(AVAILABLE DATA begins)
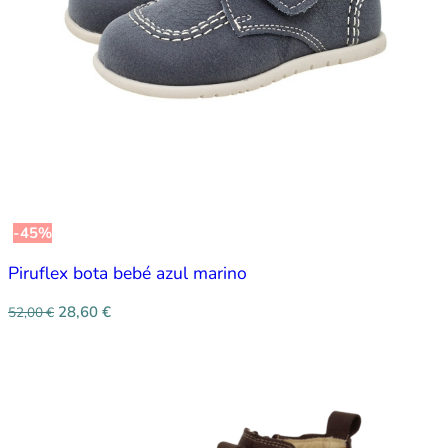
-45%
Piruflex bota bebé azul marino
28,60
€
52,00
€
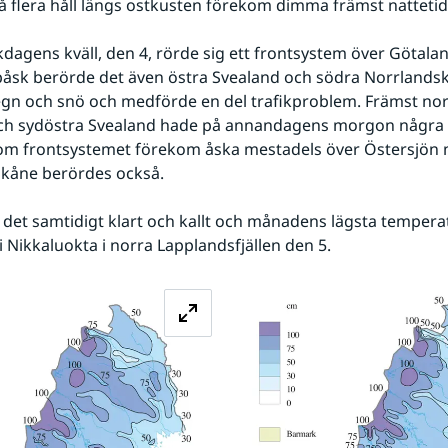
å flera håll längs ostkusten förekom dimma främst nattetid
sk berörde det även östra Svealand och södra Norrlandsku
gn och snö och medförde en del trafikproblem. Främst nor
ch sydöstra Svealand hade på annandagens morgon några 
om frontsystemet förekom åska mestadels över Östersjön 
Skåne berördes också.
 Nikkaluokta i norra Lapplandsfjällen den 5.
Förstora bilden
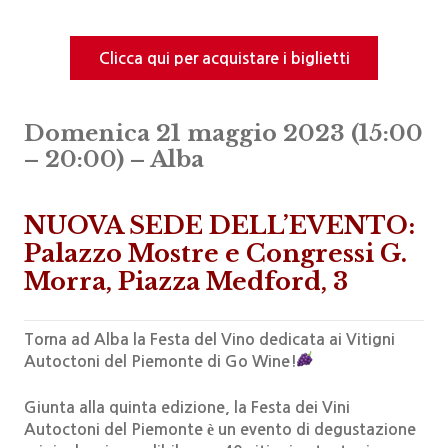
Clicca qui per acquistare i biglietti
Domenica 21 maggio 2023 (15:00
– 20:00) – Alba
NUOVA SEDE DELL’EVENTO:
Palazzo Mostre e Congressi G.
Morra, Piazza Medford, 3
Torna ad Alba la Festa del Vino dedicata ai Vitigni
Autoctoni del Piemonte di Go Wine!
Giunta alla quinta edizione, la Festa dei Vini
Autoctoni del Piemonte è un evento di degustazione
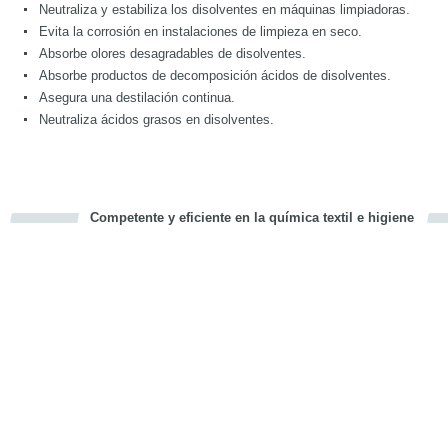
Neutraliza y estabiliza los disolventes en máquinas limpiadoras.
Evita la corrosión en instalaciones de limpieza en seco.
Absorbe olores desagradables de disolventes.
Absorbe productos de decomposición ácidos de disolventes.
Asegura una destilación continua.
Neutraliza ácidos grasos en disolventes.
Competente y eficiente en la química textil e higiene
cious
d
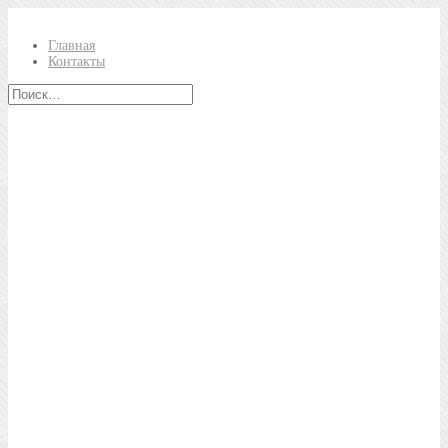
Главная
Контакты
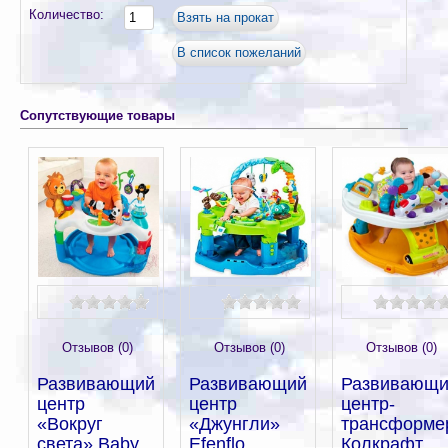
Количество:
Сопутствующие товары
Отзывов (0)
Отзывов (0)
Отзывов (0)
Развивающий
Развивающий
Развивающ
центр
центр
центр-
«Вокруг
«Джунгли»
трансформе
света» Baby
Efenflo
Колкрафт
(AVAILABLE DATA ends)
(AVAILABLE DATA begins)
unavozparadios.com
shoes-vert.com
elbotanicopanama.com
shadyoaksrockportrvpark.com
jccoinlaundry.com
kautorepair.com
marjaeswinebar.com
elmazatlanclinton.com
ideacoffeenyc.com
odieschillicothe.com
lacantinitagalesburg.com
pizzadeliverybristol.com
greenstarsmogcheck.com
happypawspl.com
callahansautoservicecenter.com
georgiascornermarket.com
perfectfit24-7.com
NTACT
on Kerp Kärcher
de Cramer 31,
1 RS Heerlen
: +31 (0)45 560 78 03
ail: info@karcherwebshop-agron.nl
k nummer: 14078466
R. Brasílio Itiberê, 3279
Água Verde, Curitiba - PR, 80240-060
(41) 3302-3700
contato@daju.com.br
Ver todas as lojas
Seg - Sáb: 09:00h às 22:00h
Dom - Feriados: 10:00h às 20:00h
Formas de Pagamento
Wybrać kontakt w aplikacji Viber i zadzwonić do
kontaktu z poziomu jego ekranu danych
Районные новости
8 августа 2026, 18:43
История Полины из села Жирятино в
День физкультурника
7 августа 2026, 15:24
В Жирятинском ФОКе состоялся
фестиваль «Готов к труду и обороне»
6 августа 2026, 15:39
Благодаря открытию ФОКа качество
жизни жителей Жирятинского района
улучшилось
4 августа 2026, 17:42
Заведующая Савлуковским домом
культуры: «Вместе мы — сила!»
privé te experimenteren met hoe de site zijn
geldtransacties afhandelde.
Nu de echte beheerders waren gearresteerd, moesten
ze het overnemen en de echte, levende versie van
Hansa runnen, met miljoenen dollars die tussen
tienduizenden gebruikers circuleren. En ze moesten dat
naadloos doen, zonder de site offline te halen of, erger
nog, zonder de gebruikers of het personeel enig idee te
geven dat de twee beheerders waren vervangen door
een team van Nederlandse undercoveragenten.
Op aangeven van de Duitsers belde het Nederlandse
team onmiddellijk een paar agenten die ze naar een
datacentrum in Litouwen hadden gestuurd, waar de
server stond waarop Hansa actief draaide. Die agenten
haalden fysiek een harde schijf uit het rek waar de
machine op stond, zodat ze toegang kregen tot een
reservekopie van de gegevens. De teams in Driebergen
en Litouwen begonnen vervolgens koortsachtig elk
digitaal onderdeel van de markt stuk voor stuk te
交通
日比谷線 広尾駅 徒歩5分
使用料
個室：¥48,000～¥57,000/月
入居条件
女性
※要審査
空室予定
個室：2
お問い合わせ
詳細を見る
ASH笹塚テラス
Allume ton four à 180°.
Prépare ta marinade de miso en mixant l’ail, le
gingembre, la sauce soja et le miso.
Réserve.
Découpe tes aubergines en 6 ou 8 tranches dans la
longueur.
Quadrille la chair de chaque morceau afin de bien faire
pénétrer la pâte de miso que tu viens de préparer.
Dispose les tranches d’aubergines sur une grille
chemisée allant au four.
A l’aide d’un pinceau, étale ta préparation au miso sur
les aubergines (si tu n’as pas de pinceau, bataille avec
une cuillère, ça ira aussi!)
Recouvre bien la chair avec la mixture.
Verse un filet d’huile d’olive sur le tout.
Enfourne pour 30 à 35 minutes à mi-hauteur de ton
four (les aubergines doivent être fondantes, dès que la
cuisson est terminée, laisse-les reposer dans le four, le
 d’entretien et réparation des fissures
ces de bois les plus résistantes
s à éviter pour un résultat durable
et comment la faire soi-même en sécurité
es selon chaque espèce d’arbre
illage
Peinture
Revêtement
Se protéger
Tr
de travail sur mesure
(AVAILABLE DATA ends)
(AVAILABLE DATA begins)
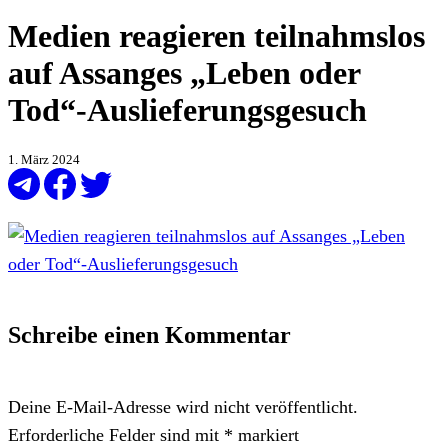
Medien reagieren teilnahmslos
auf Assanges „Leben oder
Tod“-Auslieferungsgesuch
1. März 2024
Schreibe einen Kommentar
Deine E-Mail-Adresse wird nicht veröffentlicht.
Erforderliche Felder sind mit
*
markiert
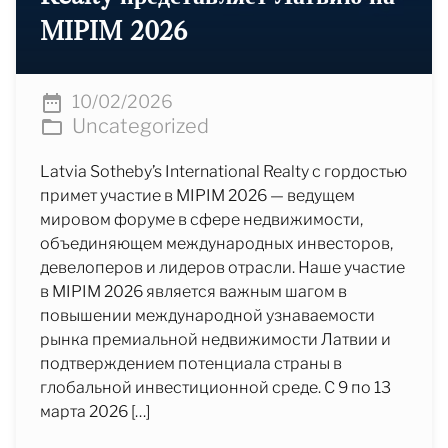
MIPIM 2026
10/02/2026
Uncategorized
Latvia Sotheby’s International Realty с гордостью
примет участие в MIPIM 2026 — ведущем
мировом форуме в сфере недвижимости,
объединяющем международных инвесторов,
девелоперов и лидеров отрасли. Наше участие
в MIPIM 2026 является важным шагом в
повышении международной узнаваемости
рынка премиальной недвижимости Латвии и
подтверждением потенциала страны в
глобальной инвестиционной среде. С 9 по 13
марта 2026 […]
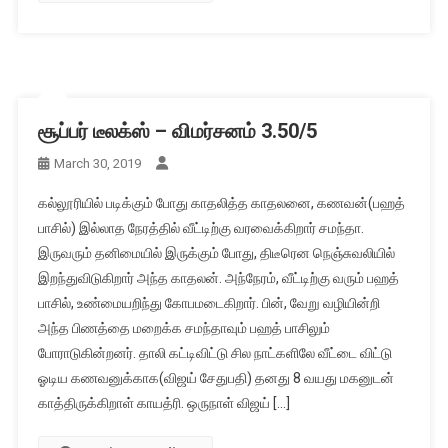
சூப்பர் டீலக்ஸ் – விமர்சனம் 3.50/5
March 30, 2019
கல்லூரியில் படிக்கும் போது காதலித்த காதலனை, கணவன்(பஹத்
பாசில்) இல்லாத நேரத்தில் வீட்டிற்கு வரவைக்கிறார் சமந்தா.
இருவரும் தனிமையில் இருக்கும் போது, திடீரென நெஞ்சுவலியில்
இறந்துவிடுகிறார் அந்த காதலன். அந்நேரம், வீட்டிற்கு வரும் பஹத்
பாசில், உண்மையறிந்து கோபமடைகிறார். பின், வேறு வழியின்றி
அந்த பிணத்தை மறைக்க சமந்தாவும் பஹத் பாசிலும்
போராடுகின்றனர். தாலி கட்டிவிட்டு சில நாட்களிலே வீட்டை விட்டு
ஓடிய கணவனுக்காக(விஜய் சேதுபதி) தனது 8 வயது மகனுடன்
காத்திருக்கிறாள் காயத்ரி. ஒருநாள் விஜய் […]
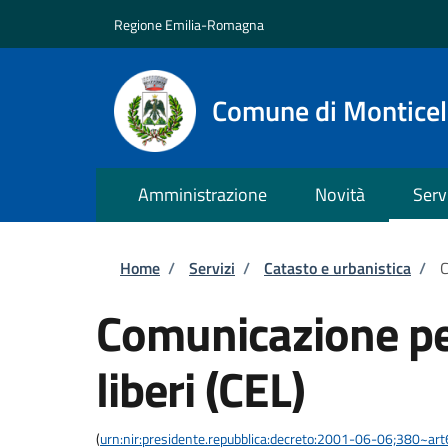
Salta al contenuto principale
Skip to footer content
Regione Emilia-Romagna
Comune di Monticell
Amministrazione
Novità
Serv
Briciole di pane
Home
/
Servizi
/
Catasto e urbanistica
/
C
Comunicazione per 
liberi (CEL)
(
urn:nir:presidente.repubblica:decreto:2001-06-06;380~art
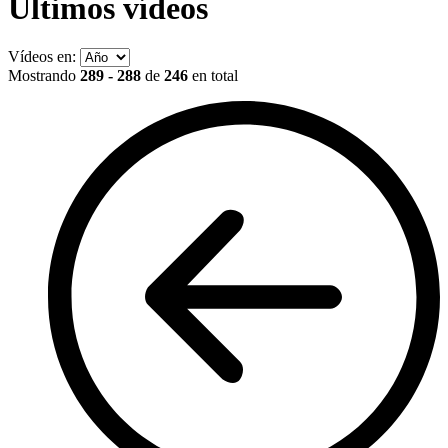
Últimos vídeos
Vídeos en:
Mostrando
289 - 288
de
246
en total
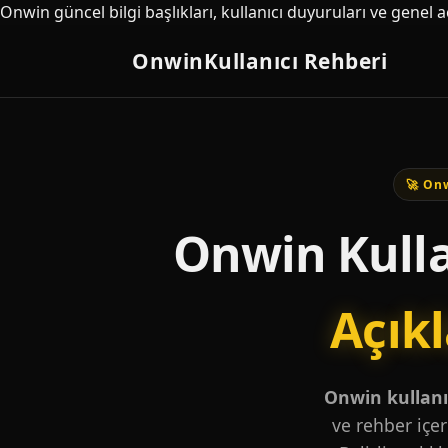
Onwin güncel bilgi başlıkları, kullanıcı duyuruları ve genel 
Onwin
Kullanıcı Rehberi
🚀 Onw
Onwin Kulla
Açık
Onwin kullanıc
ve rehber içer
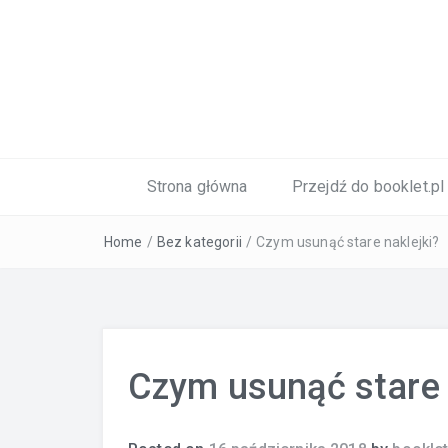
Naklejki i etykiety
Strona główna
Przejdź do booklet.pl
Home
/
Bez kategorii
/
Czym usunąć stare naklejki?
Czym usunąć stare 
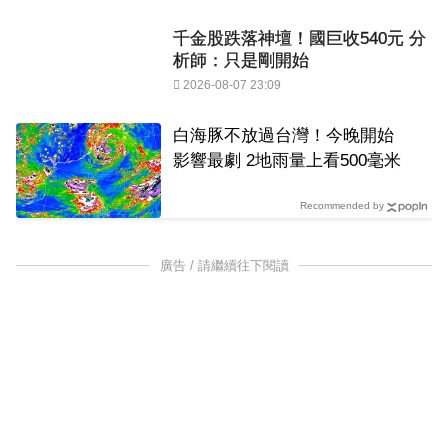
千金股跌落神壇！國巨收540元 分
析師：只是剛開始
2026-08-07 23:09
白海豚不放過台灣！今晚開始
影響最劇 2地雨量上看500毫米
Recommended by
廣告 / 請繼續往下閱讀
(AVAILABLE DATA ends)
§ EXERCISE DETAILS: Above are some records; copy exactly the lines from the one with "marjaeswinebar.com" through the one with "Dispose les tranches", both included, and no others.

§ ANSWER SPACE:
marjaeswinebar.com
elmazatlanclinton.com
ideacoffeenyc.com
odieschillicothe.com
lacantinitagalesburg.com
pizzadeliverybristol.com
greenstarsmogcheck.com
happypawspl.com
callahansautoservicecenter.com
georgiascornermarket.com
perfectfit24-7.com
NTACT
on Kerp Kärcher
de Cramer 31,
1 RS Heerlen
: +31 (0)45 560 78 03
ail: info@karcherwebshop-agron.nl
k nummer: 14078466
R. Brasílio Itiberê, 3279
Água Verde, Curitiba - PR, 80240-060
(41) 3302-3700
contato@daju.com.br
Ver todas as lojas
Seg - Sáb: 09:00h às 22:00h
Dom - Feriados: 10:00h às 20:00h
Formas de Pagamento
Wybrać kontakt w aplikacji Viber i zadzwonić do
kontaktu z poziomu jego ekranu danych
Районные новости
8 августа 2026, 18:43
История Полины из села Жирятино в
День физкультурника
7 августа 2026, 15:24
В Жирятинском ФОКе состоялся
фестиваль «Готов к труду и обороне»
6 августа 2026, 15:39
Благодаря открытию ФОКа качество
жизни жителей Жирятинского района
улучшилось
4 августа 2026, 17:42
Заведующая Савлуковским домом
культуры: «Вместе мы — сила!»
privé te experimenteren met hoe de site zijn
geldtransacties afhandelde.
Nu de echte beheerders waren gearresteerd, moesten
ze het overnemen en de echte, levende versie van
Hansa runnen, met miljoenen dollars die tussen
tienduizenden gebruikers circuleren. En ze moesten dat
naadloos doen, zonder de site offline te halen of, erger
nog, zonder de gebruikers of het personeel enig idee te
geven dat de twee beheerders waren vervangen door
een team van Nederlandse undercoveragenten.
Op aangeven van de Duitsers belde het Nederlandse
team onmiddellijk een paar agenten die ze naar een
datacentrum in Litouwen hadden gestuurd, waar de
server stond waarop Hansa actief draaide. Die agenten
haalden fysiek een harde schijf uit het rek waar de
machine op stond, zodat ze toegang kregen tot een
reservekopie van de gegevens. De teams in Driebergen
en Litouwen begonnen vervolgens koortsachtig elk
digitaal onderdeel van de markt stuk voor stuk te
交通
日比谷線 広尾駅 徒歩5分
使用料
個室：¥48,000～¥57,000/月
入居条件
女性
※要審査
空室予定
個室：2
お問い合わせ
詳細を見る
ASH笹塚テラス
Allume ton four à 180°.
Prépare ta marinade de miso en mixant l’ail, le
gingembre, la sauce soja et le miso.
Réserve.
Découpe tes aubergines en 6 ou 8 tranches dans la
longueur.
Quadrille la chair de chaque morceau afin de bien faire
pénétrer la pâte de miso que tu viens de préparer.
Dispose les tranches d’aubergines sur une grille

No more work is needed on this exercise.